3. Representations and Warranties of the Investor. The Investor represents and warrants severally and not jointly, with
respect to the Investor, that:
3.1
Authorization. The Investor has full capacity, power and authority to enter into and perform this Agreement, and
all actions necessary to authorize the execution, delivery and performance of this Agreement have been taken prior to the Closing.

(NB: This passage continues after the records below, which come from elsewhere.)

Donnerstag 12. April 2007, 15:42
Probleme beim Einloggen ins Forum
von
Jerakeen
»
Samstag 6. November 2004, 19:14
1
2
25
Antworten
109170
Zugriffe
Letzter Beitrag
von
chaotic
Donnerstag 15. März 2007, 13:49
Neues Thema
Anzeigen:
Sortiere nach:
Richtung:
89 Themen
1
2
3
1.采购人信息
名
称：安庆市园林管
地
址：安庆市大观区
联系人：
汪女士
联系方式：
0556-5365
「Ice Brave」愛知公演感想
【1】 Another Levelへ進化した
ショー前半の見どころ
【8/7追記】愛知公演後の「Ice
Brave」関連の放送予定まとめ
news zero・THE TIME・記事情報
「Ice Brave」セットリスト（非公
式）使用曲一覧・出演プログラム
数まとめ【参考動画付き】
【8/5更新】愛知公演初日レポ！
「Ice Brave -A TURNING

This Agreement constitutes a valid and legally binding obligation of the Investor, enforceable in accordance with its terms, except
as the same may be limited by bankruptcy, insolvency, moratorium, and other laws of general application affecting the enforcement
of creditors' rights generally.
3.2
Receipt of Information. The Investor believes it, he or she has received all the information necessary or appropriate
for deciding whether to acquire the Securities. The Investor further represents that the Investor has had an opportunity to ask
questions and receive answers from the Company regarding the terms and conditions of the offering of the Securities.
3.3
Investment Experience. The Investor is an investor in securities of companies in the development stage and acknowledges
that the Investor is able to fend for itself, herself or himself, can bear the economic risk of its, his or her investment and
has such knowledge and experience in financial or business matters that the Investor is capable of evaluating the merits and risks
of the investment in the Securities. If other than an individual, the Investor also represents it has not been organized for the
purpose of acquiring the Securities. The Investor further represents that the information provided on Investor's counterpart signature
page is true and accurate.
3.4
Restricted Securities. The Investor understands that the Securities are characterized as "restricted securities"

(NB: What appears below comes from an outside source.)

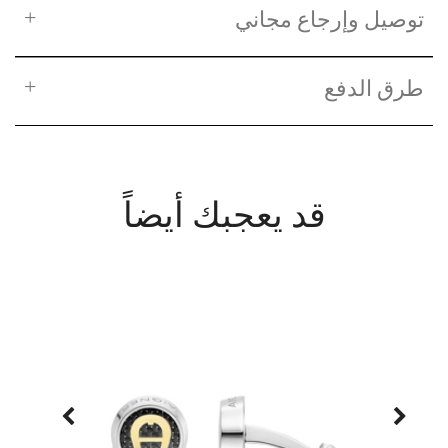
توصيل وإرجاع مجاني
طرق الدفع
قد يعجبك أيضاً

under the federal securities laws inasmuch as they are being acquired from the Company in a transaction not involving a public
offering and that under such laws and applicable regulations such securities may be resold without registration under the Securities
Act of 1933, as amended (the "Securities Act") only in certain limited circumstances. In connection therewith, each lender
represents that it is familiar with Rule 144 under the Securities Act, as presently in effect, and understands the resale
limitations imposed thereby and by the Securities Act.
3.5
Legends. To the extent applicable, each certificate or other document evidencing any of the Securities shall be endorsed
with the legend set forth below, and the Investor covenants that, except to the extent such restrictions are waived by the Company,
the Investor shall not transfer the Securities represented by any such certificate without complying with the restrictions on transfer
described in the legends endorsed on such certificate:
"THE SECURITIES REPRESENTED HEREBY HAVE NOT BEEN REGISTERED
UNDER THE SECURITIES ACT OF 1933, AS AMENDED, AND MAY NOT BE SOLD, TRANSFERRED, ASSIGNED, PLEDGED, OR HYPOTHECATED ABSENT AN EFFECTIVE
REGISTRATION THEREOF UNDER SUCH ACT OR COMPLIANCE WITH RULE 144 PROMULGATED UNDER SUCH ACT, OR UNLESS THE COMPANY HAS RECEIVED
AN OPINION OF COUNSEL, SATISFACTORY TO THE COMPANY AND ITS COUNSEL, THAT SUCH REGISTRATION IS NOT REQUIRED."

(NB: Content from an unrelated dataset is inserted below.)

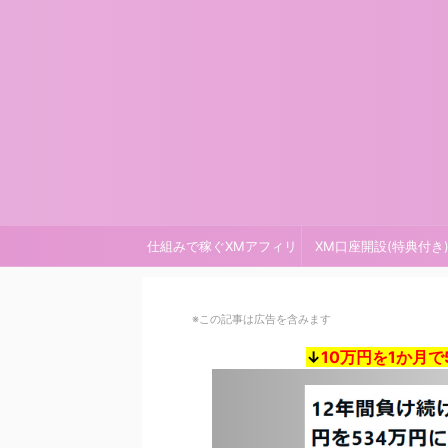
仕組みで稼ぐXMアフィリ
XM口座開設(特典付き
※この記事は広告を含みます
↓
10万円を1か月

4. Conditions of Investor's Obligations. The obligations of the Investor hereunder are subject to the fulfillment on
or before the Closing of each of the following conditions:
4.1
Representations and Warranties. The representations and warranties of the Company contained in Section 2 shall
be true on and as of the Closing with the same effect as though such representations and warranties had been made on and as of
the date of such Closing.
4.2
Performance. The Company shall have performed and complied with all agreements, obligations and conditions contained
in this Agreement that are required to be performed or complied with by it on or before the Closing.
4.3
Board Actions. The Company shall have delivered to the Investor resolutions duly adopted by the Company's Board of
Directors and, to the extent required by applicable law or by the Company's Articles of Incorporation, the Company's Shareholders,
and certified by the Secretary of the Company (i) approving and authorizing the Company's execution and delivery of this Agreement,
the Notes and the Warrants, and the Company's performance thereunder, (ii) authorizing the reservation of a sufficient number
of shares of the Company's Common Stock to permit the conversion of the Notes and to permit the exercise of the Warrants, (iii)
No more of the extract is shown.